Copy every entry precisely.

(Excerpts from a dataset)
§
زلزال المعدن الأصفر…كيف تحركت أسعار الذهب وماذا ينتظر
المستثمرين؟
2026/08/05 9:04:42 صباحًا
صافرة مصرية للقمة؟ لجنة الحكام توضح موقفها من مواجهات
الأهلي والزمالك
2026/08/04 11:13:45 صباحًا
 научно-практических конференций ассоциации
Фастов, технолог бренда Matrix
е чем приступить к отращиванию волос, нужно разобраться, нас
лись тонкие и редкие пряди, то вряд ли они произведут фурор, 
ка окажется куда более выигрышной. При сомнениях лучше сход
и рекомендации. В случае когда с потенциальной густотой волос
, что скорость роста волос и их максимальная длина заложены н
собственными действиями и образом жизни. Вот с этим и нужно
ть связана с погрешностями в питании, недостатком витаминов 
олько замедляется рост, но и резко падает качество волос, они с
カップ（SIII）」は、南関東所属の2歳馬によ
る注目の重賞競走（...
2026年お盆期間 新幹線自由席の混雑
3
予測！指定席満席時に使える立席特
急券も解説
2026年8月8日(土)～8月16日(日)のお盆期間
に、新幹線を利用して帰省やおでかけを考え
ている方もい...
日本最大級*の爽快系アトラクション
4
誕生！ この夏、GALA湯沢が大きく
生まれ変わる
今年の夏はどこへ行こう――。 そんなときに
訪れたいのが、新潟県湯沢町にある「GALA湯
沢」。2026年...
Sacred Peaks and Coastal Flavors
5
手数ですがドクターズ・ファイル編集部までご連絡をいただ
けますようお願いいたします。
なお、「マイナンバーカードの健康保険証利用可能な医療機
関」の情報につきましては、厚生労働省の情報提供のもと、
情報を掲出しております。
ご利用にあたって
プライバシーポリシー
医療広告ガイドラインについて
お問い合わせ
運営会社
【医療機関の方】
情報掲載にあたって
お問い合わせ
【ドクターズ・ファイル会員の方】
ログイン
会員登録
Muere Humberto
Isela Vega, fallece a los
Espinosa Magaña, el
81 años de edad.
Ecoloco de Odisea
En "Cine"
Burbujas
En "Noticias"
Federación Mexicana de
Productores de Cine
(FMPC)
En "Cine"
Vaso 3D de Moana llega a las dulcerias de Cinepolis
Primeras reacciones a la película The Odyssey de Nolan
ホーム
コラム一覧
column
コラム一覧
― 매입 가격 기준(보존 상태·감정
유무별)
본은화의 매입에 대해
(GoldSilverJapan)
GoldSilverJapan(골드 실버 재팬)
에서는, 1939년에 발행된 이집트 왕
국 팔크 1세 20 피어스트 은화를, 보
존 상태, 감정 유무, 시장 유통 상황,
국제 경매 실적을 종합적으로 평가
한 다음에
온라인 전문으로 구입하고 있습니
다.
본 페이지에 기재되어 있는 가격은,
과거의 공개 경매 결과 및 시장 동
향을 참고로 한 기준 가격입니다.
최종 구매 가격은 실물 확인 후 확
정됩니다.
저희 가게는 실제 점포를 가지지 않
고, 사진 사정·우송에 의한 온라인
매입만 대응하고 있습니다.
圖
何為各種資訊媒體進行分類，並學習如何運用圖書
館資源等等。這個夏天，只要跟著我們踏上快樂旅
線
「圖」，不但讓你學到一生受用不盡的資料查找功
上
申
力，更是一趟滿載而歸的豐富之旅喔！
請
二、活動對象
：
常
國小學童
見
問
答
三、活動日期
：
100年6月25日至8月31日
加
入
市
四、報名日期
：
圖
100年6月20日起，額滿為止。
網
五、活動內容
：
§
| COMPLETED TASK |
زلزال المعدن الأصفر…كيف تحركت أسعار الذهب وماذا ينتظر
المستثمرين؟
2026/08/05 9:04:42 صباحًا
صافرة مصرية للقمة؟ لجنة الحكام توضح موقفها من مواجهات
الأهلي والزمالك
2026/08/04 11:13:45 صباحًا
 научно-практических конференций ассоциации
Фастов, технолог бренда Matrix
е чем приступить к отращиванию волос, нужно разобраться, нас
лись тонкие и редкие пряди, то вряд ли они произведут фурор, 
ка окажется куда более выигрышной. При сомнениях лучше сход
и рекомендации. В случае когда с потенциальной густотой волос
, что скорость роста волос и их максимальная длина заложены н
собственными действиями и образом жизни. Вот с этим и нужно
ть связана с погрешностями в питании, недостатком витаминов 
олько замедляется рост, но и резко падает качество волос, они с
カップ（SIII）」は、南関東所属の2歳馬によ
る注目の重賞競走（...
2026年お盆期間 新幹線自由席の混雑
3
予測！指定席満席時に使える立席特
急券も解説
2026年8月8日(土)～8月16日(日)のお盆期間
に、新幹線を利用して帰省やおでかけを考え
ている方もい...
日本最大級*の爽快系アトラクション
4
誕生！ この夏、GALA湯沢が大きく
生まれ変わる
今年の夏はどこへ行こう――。 そんなときに
訪れたいのが、新潟県湯沢町にある「GALA湯
沢」。2026年...
Sacred Peaks and Coastal Flavors
5
手数ですがドクターズ・ファイル編集部までご連絡をいただ
けますようお願いいたします。
なお、「マイナンバーカードの健康保険証利用可能な医療機
関」の情報につきましては、厚生労働省の情報提供のもと、
情報を掲出しております。
ご利用にあたって
プライバシーポリシー
医療広告ガイドラインについて
お問い合わせ
運営会社
【医療機関の方】
情報掲載にあたって
お問い合わせ
【ドクターズ・ファイル会員の方】
ログイン
会員登録
Muere Humberto
Isela Vega, fallece a los
Espinosa Magaña, el
81 años de edad.
Ecoloco de Odisea
En "Cine"
Burbujas
En "Noticias"
Federación Mexicana de
Productores de Cine
(FMPC)
En "Cine"
Vaso 3D de Moana llega a las dulcerias de Cinepolis
Primeras reacciones a la película The Odyssey de Nolan
ホーム
コラム一覧
column
コラム一覧
― 매입 가격 기준(보존 상태·감정
유무별)
본은화의 매입에 대해
(GoldSilverJapan)
GoldSilverJapan(골드 실버 재팬)
에서는, 1939년에 발행된 이집트 왕
국 팔크 1세 20 피어스트 은화를, 보
존 상태, 감정 유무, 시장 유통 상황,
국제 경매 실적을 종합적으로 평가
한 다음에
온라인 전문으로 구입하고 있습니
다.
본 페이지에 기재되어 있는 가격은,
과거의 공개 경매 결과 및 시장 동
향을 참고로 한 기준 가격입니다.
최종 구매 가격은 실물 확인 후 확
정됩니다.
저희 가게는 실제 점포를 가지지 않
고, 사진 사정·우송에 의한 온라인
매입만 대응하고 있습니다.
圖
何為各種資訊媒體進行分類，並學習如何運用圖書
館資源等等。這個夏天，只要跟著我們踏上快樂旅
線
「圖」，不但讓你學到一生受用不盡的資料查找功
上
申
力，更是一趟滿載而歸的豐富之旅喔！
請
二、活動對象
：
常
國小學童
見
問
答
三、活動日期
：
100年6月25日至8月31日
加
入
市
四、報名日期
：
圖
100年6月20日起，額滿為止。
網
五、活動內容
：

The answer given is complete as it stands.